Ainsi, pour elle, le bilan agricole est "mitigé quoique légèrement positif" et sur le plan énergétique, le bilan n'est pas "aussi favorable qu'on pourrait le croire".Les biocarburants dans le contexte agricole et environnemental
Les biocarburants utilisent en France pour la culture de leur matière première un peu moins de 6 % de la surface agricole utile, c'est-à-dire 1,7 Mha en 2010, dont 1,45 Mha pour le biodiesel et 250 000 ha pour le bioéthanol.
Au plan de l’environnement, les biocarburants ont initialement fait l'objet d'un a priori positif. Toutefois, à partir de 2008 et de l'envolée du prix des matières premières agricoles, des critiques ont été faites sur la compétition existant entre la production de biocarburants et celle de nourriture pour les hommes ou les animaux. Par ailleurs, le bilan en termes d'émissions de gaz à effet de serre (GES) a été constamment révisé dans un sens plus restrictif. De surcroît, les analyses des coûts/avantages ont commencé à tenir compte plus correctement de l’énergie nécessaire à leur production par rapport à celle restituée lors de leur combustion, ainsi que des changements d'affectation des sols, peut on lire dans un communiqué de presse.
Développés sur les terres en jachère, les biocarburants ont permis la diversification des débouchés de l'agriculture, ce qui a été salutaire pour la betterave, note la Cour, qui précise que selon les professionnels cela a généré 18.000 emplois directs et indirects.
L'essor des biocarburants a par ailleurs permis de réduire les importations de soja de la France, grâce aux autres produits issus des biocarburants (principalement les tourteaux de colza destiné à la nourriture du bétail).

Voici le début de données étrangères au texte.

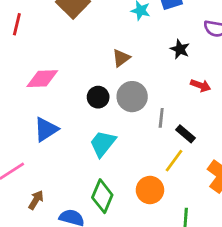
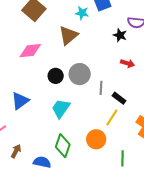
black star: (180, 49) -> (120, 35), moved
brown triangle: (121, 58) -> (68, 35), moved, size x1.5
pink diamond: (42, 79) -> (30, 51), moved

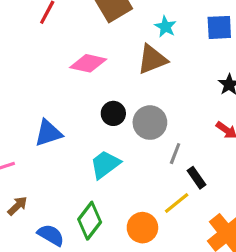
cyan star: (82, 13) -> (165, 27), moved

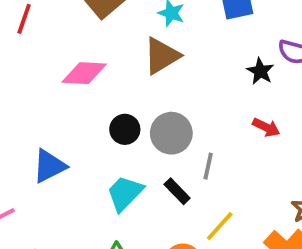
black rectangle: (197, 178) -> (177, 191), moved

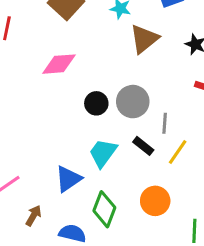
brown triangle: (162, 56) -> (144, 39), moved
blue triangle: (49, 166) -> (68, 179), moved
yellow line: (220, 226) -> (178, 152), moved

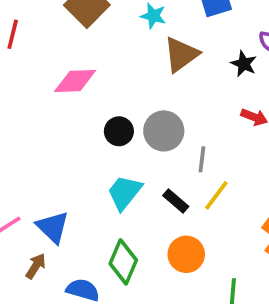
black rectangle: (143, 146) -> (176, 201), moved
blue triangle: (68, 179) -> (53, 227), moved, turned -44

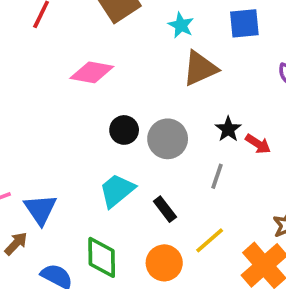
black star: (244, 64) -> (228, 129), moved
gray line: (202, 159) -> (217, 176), moved
yellow line: (216, 195) -> (210, 240), moved
green diamond: (123, 262) -> (102, 257), turned -36

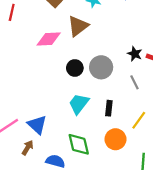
brown triangle: (200, 68) -> (78, 26), moved
gray line: (217, 176) -> (135, 82), turned -32
black rectangle: (165, 209) -> (109, 108), turned 56

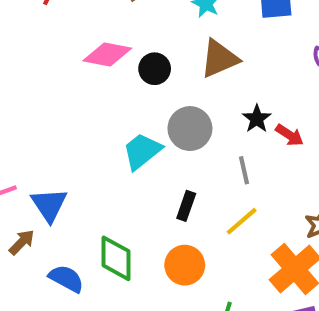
brown triangle: (78, 26) -> (219, 59), moved
black circle: (75, 68) -> (155, 69), moved
cyan trapezoid: (79, 104) -> (142, 151), moved
yellow line: (139, 120) -> (242, 221), moved

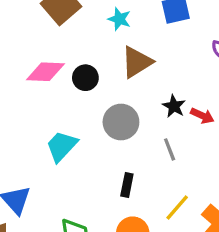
cyan trapezoid: (142, 151) -> (62, 146), moved
yellow line: (242, 221) -> (177, 207), moved

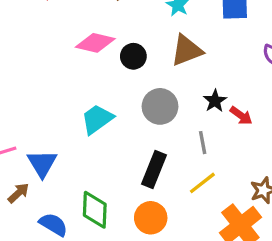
black rectangle: (127, 185) -> (154, 169), size x1.5
yellow line: (177, 207) -> (202, 183), moved

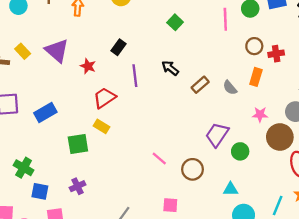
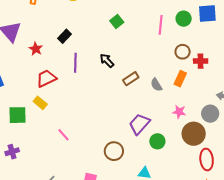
pink line: (159, 159) -> (64, 135), moved

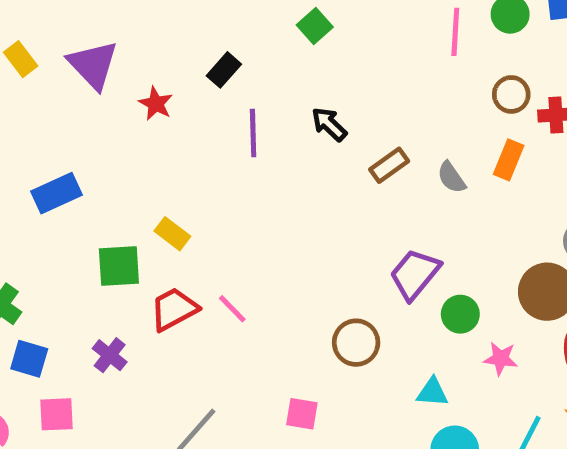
green square: (117, 21) -> (315, 26), moved
red trapezoid: (46, 78) -> (174, 309), moved
pink star: (179, 112) -> (501, 359), moved
purple cross: (12, 152) -> (110, 355), turned -32

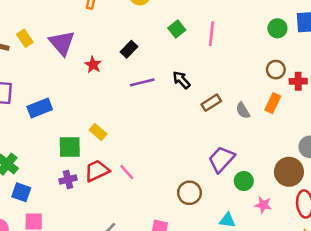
pink line: (455, 32) -> (211, 34), moved
purple line: (253, 133) -> (142, 82), turned 75
purple cross: (110, 355) -> (68, 180), moved, turned 35

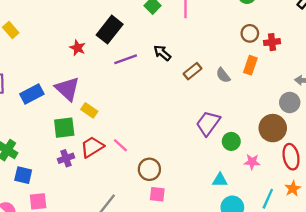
purple triangle: (62, 43) -> (67, 89), moved
black rectangle: (129, 49) -> (110, 30), size x1.6
brown circle: (189, 193) -> (149, 169), moved

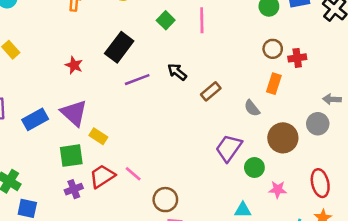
red star: (78, 48) -> (74, 65), moved
gray semicircle: (223, 75) -> (252, 108), moved
brown circle: (273, 128) -> (283, 138), moved

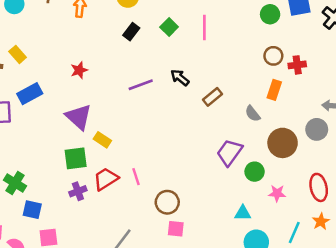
black rectangle: (119, 47) -> (131, 32), moved, size x0.6
red star: (74, 65) -> (79, 70), turned 30
blue rectangle: (35, 119) -> (30, 94), moved
pink line: (133, 174) -> (136, 177), turned 30

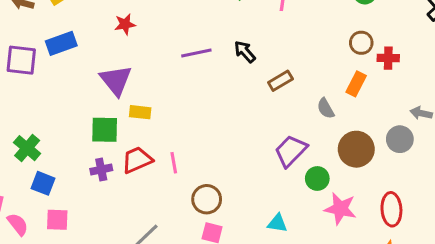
yellow rectangle: (102, 140) -> (140, 112), turned -36
pink star: (277, 193) -> (340, 209), size x1.5
cyan triangle: (243, 213) -> (277, 223), moved

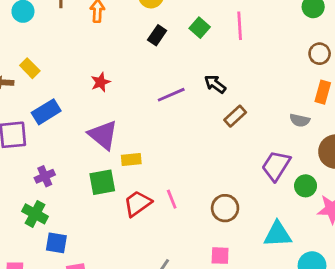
brown rectangle: (280, 81) -> (235, 116), moved
gray semicircle: (326, 108) -> (300, 120), turned -36
purple cross: (101, 170) -> (45, 176), moved
brown circle: (207, 199) -> (225, 208), moved
cyan triangle: (277, 223) -> (278, 234), size x1.5

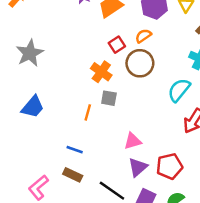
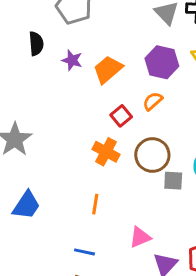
brown circle: (140, 63) -> (152, 155), moved
gray square: (109, 98) -> (173, 181), moved
pink triangle: (133, 141) -> (140, 237), moved

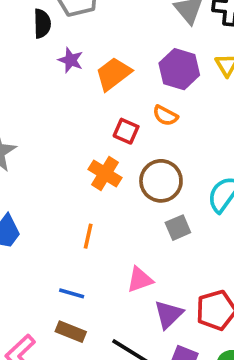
black semicircle: (36, 44) -> (42, 24), moved
orange semicircle: (153, 101) -> (165, 116), turned -114
red square: (121, 116) -> (126, 131), turned -30
gray square: (173, 181) -> (178, 228), moved, turned -30

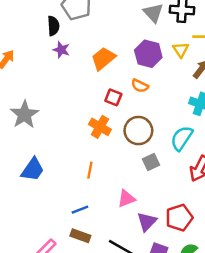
purple star: (71, 60) -> (61, 50), moved
blue line: (72, 293) -> (80, 210), turned -35

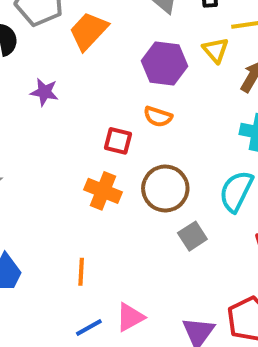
purple star: (61, 50) -> (44, 92), moved
orange trapezoid: (103, 59) -> (89, 31), moved
orange line: (90, 170) -> (81, 272), moved
pink triangle: (126, 199) -> (130, 317), moved

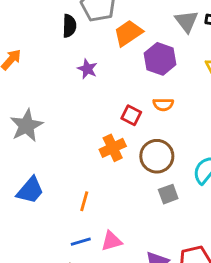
purple hexagon: (164, 64) -> (160, 59), moved
orange semicircle: (158, 117) -> (163, 104), turned -30
orange cross: (103, 191) -> (113, 148), turned 30

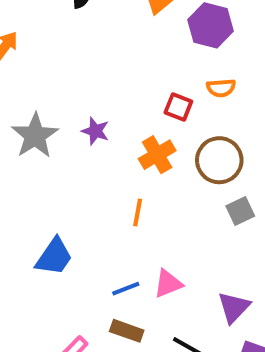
purple star: (87, 69) -> (95, 131), moved
blue trapezoid: (30, 190) -> (54, 257), moved
orange line: (84, 201) -> (138, 212), moved

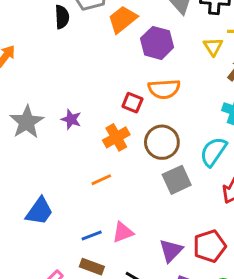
orange semicircle: (221, 88) -> (164, 89), size x1.5
gray square: (240, 211) -> (177, 180), size x1.4
orange line: (138, 212) -> (101, 180), turned 54

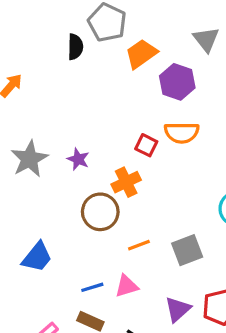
brown circle: (162, 142) -> (100, 212), moved
orange line: (101, 180) -> (139, 245), moved
gray square: (177, 180) -> (187, 250), moved

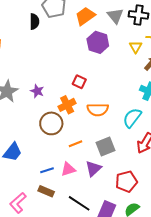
orange trapezoid: (141, 54) -> (85, 16), moved
orange semicircle: (182, 133) -> (98, 110), moved
purple triangle: (178, 309) -> (93, 168), moved

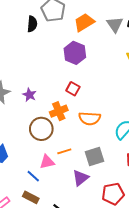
purple hexagon: (98, 42) -> (75, 53), moved
pink triangle: (68, 169) -> (47, 162), moved
blue line: (47, 170) -> (33, 176), turned 56

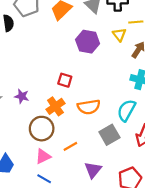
purple hexagon: (75, 53) -> (88, 42), moved
gray square: (95, 156) -> (109, 135), moved
pink triangle: (47, 162) -> (43, 156), moved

La Cour recommande de poursuivre le soutien à la production et à la vente de biocarburants de première génération en respectant les conditions et les exigences ci-après :
· prendre acte que la volonté des autorités françaises d’être plus ambitieuses que leurs partenaires européens a eu pour résultat des incohérences dans les objectifs qui se traduisent désormais par l’impossibilité de respecter les cibles d’incorporation de biocarburants dans les carburants fossiles ;
· redéfinir en conséquence, de façon plus réaliste, ces cibles, qui doivent être adaptées aux contraintes techniques aussi bien de la distribution (adaptation des réseaux) que des motoristes. Ces derniers peuvent certes se plier à la plupart des contraintes, à condition qu’elles soient clairement formulées et stables dans le temps ;
· ce qui peut être compatible avec le choix d’établir des taux d’incorporation flexibles à l’intérieur de ces plages pour tenir compte des fluctuations des prix des denrées alimentaires ;
· acquérir une véritable connaissance, qui fait encore défaut, des données comptables et financières de la filière ;
· accélérer la réduction de la défiscalisation TIC, tout en maintenant l’écart existant entre la filière biodiesel et la filière éthanol jusqu’à l’extinction de la défiscalisation, qu’il conviendrait d’envisager sans nouvel agrément pour 2015 ;
· maintenir la TGAP à un niveau assez élevé est, en revanche, la garantie que les objectifs d’incorporation sont respectés tant qu’ils ne sont pas formellement obligatoires ;
· satisfaire ensuite les exigences de transparence vis-à-vis des citoyens, consommateurs et contribuables, en faisant clairement savoir à l’opinion si la politique en faveur des biocarburants est une vraie composante d’une politique de protection de l’environnement ou un simple volet d’une politique agroindustrielle ;
· s’attacher aussi à des exigences de présence dans les instances européennes pour y défendre la filière dans son ensemble face aux importations aidées ou contournant les règlementations et pour anticiper la négociation qui va s’engager avec nos partenaires européens sur la fiscalité de l’énergie.